Na początek podzieliłam sobie ubrania na dwie kategorie (odkładając przy tym płaszcze na bok):

- kurtki jesienno zimowe oraz

Sprzątanie kurtek zimowych
3. W tej grupie jest też ciepła kamizelka, którą znacie z tego wpisu, była też obecna w mojej pierwszej kapsułowej garderobie, więc nie są to tylko same kurtki. ;)

- kurtki wiosenno letnie.

cleaning spring jackets
4. Złota puffer jacket nadal czeka na swój debiut na blogu.



Najgrubsza kurtka zimowa została przygotowałam do schowania.

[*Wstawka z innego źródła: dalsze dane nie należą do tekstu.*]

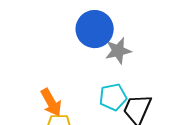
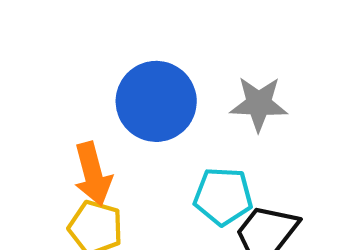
blue circle: (95, 29) -> (156, 101), moved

Nie trzeba jej odświeżać, ponieważ tej zimy nie była używana.

Winter jacket
5. Wraz z kolejną zimą obiecałam sobie nie "oszczędzać" tej kurtki, tylko dlatego, że mi się podoba. 

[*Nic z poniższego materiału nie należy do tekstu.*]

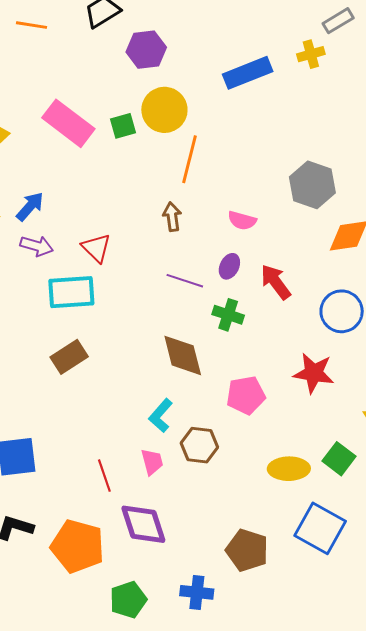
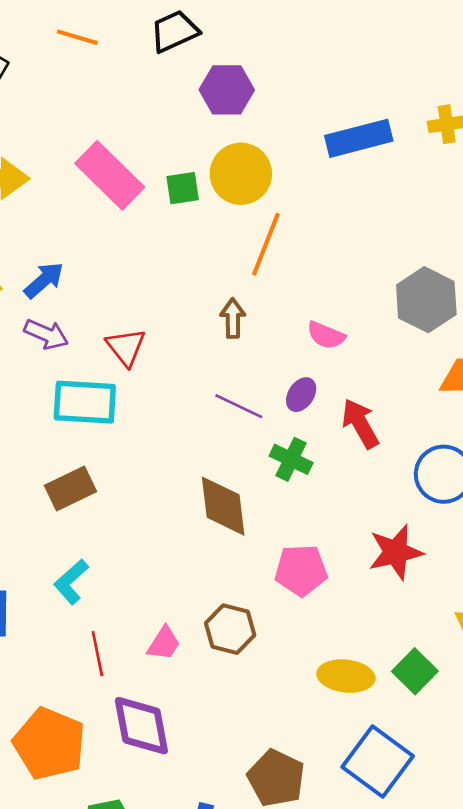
red star: (314, 373) -> (396, 552), turned -30
cyan L-shape: (161, 415) -> (71, 582), moved
pink trapezoid: (152, 462) -> (164, 643), turned 40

Pozostałe kurtki nie wymagają naprawy, ani przeróbki. Nic też nie wydaję, ani nie sprzedaję, ponieważ chcę je wszystkie przetestować i z czasem zostawić tylko te, w których najlepiej się czuję. Zatem wszystkie kurtki czekają ze mną do wiosny i lata.

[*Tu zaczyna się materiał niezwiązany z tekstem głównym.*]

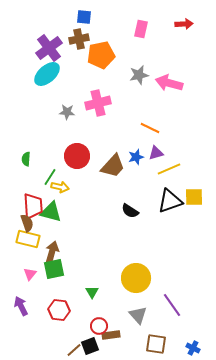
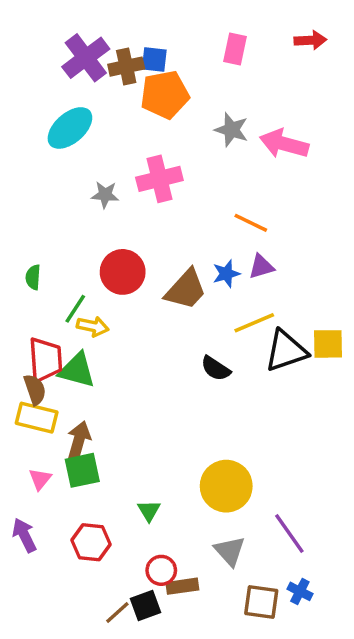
blue square: (84, 17) -> (154, 60), moved
purple cross: (49, 48) -> (86, 58), moved
gray star: (139, 75) -> (231, 130), turned 30
yellow line: (169, 169) -> (254, 323), moved
blue cross: (193, 348) -> (300, 591), moved

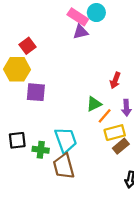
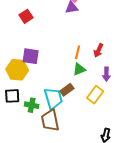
yellow hexagon: (17, 69) -> (17, 70), moved
orange line: (105, 116) -> (77, 52), moved, turned -32
yellow rectangle: (115, 133) -> (95, 95), turned -42
brown rectangle: (121, 146) -> (67, 90), moved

Na koniec pozostaje kwestia płaszczy zimowych - wiem, zapomniałam zrobić im wspólne zdjęcie, ale czarny widzieliście wczoraj, a szary jest Wam bardzo dobrze znany. No właśnie i cóż z tym płaszczem?

Gray coat
6. Zostawić / oddać / zostawić / oddać - oj chciałabym mieć teraz takie zmartwienia jak przed 24.02.2022...


Kapsułowa garderoba pokazała, że na zimę on się już nie nadaje. Może być jeszcze noszony w okresach przejściowych, ale... Mam tyle kurtek, którym chciałabym dać szansę właśnie wczesną wiosną czy późną jesienią, ale dopóki szary płaszcz jest pod ręką, to właśnie najczęściej po niego sięgam. Jeszcze nie wiem, czy chcę się go pozbyć, dlatego też wstępnie podjęłam decyzję, że płaszcz odkładam głęboko do szafy i testuję moje kurtki razem z drugim, czarnym płaszczem. Jeśli nie będzie mi go brakowało, to pozbędę się go. Jeśli okaże się niezbędny, wtedy wróci do użytku. 

Koniec końców moje okrycia wierzchnie na najbliższe dwa, trzy miesiące prezentują się poniżej.

Outwear
7. Jak się nie ma co się lubi, to się lubi, co się ma. :) Zamiast przenośnego wieszaka, którego nie posiadam, musiałam skorzystać z suszarki do prania - możecie pochwalić za kreatywność. ;)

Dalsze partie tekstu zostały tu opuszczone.